The killer whale snatched the 40-year-old trainer from a poolside platform in its jaws and thrashed her around underwater, killing her in front of a horrified audience Feb. 24. It marked the third time the animal, named Tilikum, had been involved in a human death.

SeaWorld Orlando spokeswoman Becca Bides said the park did not have any comment on the autopsy. Dan Spitz, a forensic pathologist who reviewed the autopsy at NBC News’ request, said: “The whale essentially grabbed hold of the hair and the scalp, and just by the motion of the whale, caused the skin to tear away from the underlying bone.”

Members of the audience said Brancheau's interaction with the whale appeared leisurely and informal at first. But then the whale pulled her under, swinging her around in his mouth.
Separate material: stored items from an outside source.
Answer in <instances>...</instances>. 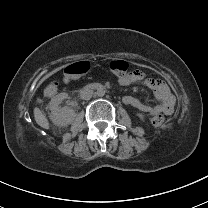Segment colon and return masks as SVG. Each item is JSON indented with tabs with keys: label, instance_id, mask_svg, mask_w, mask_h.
<instances>
[{
	"label": "colon",
	"instance_id": "1",
	"mask_svg": "<svg viewBox=\"0 0 208 208\" xmlns=\"http://www.w3.org/2000/svg\"><path fill=\"white\" fill-rule=\"evenodd\" d=\"M109 70L121 76L122 78L126 75L128 70V63L124 60H113L108 66ZM91 71V64L89 62H81L80 64H69L64 69V75L66 79L75 78L76 75H83L84 73H89ZM165 119L162 115H156L151 119V124L153 127H162L164 125Z\"/></svg>",
	"mask_w": 208,
	"mask_h": 208
}]
</instances>
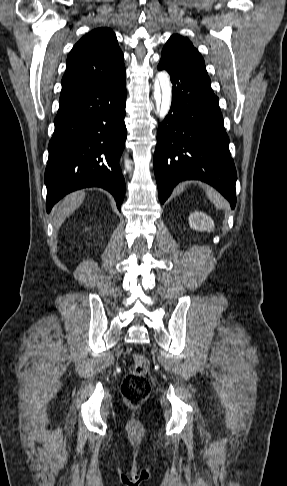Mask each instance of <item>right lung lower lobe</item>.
Segmentation results:
<instances>
[{
  "label": "right lung lower lobe",
  "instance_id": "right-lung-lower-lobe-1",
  "mask_svg": "<svg viewBox=\"0 0 287 486\" xmlns=\"http://www.w3.org/2000/svg\"><path fill=\"white\" fill-rule=\"evenodd\" d=\"M125 101L123 78L60 104L45 170L47 212L66 194L94 186L108 190L120 210L125 195L119 165L127 135Z\"/></svg>",
  "mask_w": 287,
  "mask_h": 486
}]
</instances>
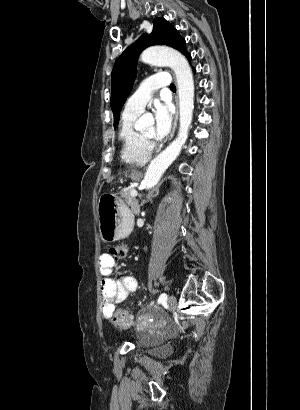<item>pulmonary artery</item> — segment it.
I'll use <instances>...</instances> for the list:
<instances>
[{"mask_svg": "<svg viewBox=\"0 0 300 410\" xmlns=\"http://www.w3.org/2000/svg\"><path fill=\"white\" fill-rule=\"evenodd\" d=\"M169 85L170 77L166 72L157 73L146 78L142 82L140 89L127 100L125 111L140 113L155 90Z\"/></svg>", "mask_w": 300, "mask_h": 410, "instance_id": "obj_1", "label": "pulmonary artery"}]
</instances>
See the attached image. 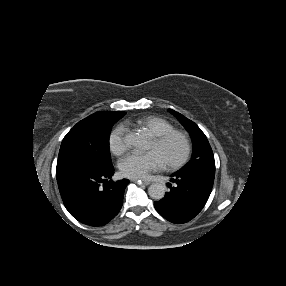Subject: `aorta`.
Segmentation results:
<instances>
[{"mask_svg": "<svg viewBox=\"0 0 286 286\" xmlns=\"http://www.w3.org/2000/svg\"><path fill=\"white\" fill-rule=\"evenodd\" d=\"M125 140L136 147H142V143L144 141L143 138L137 133L126 135ZM165 192V186L160 183H153L148 188V194L154 200H161L164 198Z\"/></svg>", "mask_w": 286, "mask_h": 286, "instance_id": "aorta-1", "label": "aorta"}]
</instances>
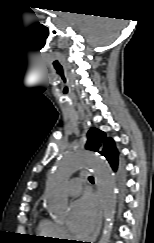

An alarm sounded and staff rushed the audience out of the stadium as workers scrambled around with nets while others called authorities.

Spitz said that there was little that could have been done to save Brancheau’s life once the whale had her. “Had she been able to be pulled from the whale early on, she did sustain severe injuries, and even with fairly immediate medical attention, it would be difficult for her to survive.”

Brancheau suffered a fracture to part of her vertebra and lower jaw, according to the autopsy. The report also showed that she dislocated her left elbow and left knee and had lacerations on her right ear.

SeaWorld has removed Tilikum from its daily shows and ordered its trainers to keep their distance from the animal. He is twice as big as any other orca at the park. The park imposed the restrictions while it reviews its killer whale safety protocols. Marine biologist Philippe Cousteau told NBC News: “They are trained by cues like hand signals, so it’s possible that [Tilikum] misread the hand signals from the trainer.”

Tilikum continues to live in the park's seven-tank orca complex and learns new behaviors now that trainers don't get close to him.

Also today, a Florida judge extended a temporary order prohibiting the release of images from law enforcement's investigation and a video of Brancheau's death. Without the order, the material would become public under Florida law once the Orange County Sheriff's Office concludes its investigation.

An attorney for several media organizations said at a hearing last week that she didn't object to an extension of the injunction so that all sides could reach a resolution. Recent precedents have allowed news organizations to view images but not make copies for public dissemination.

The Associated Press contributed reporting to this story.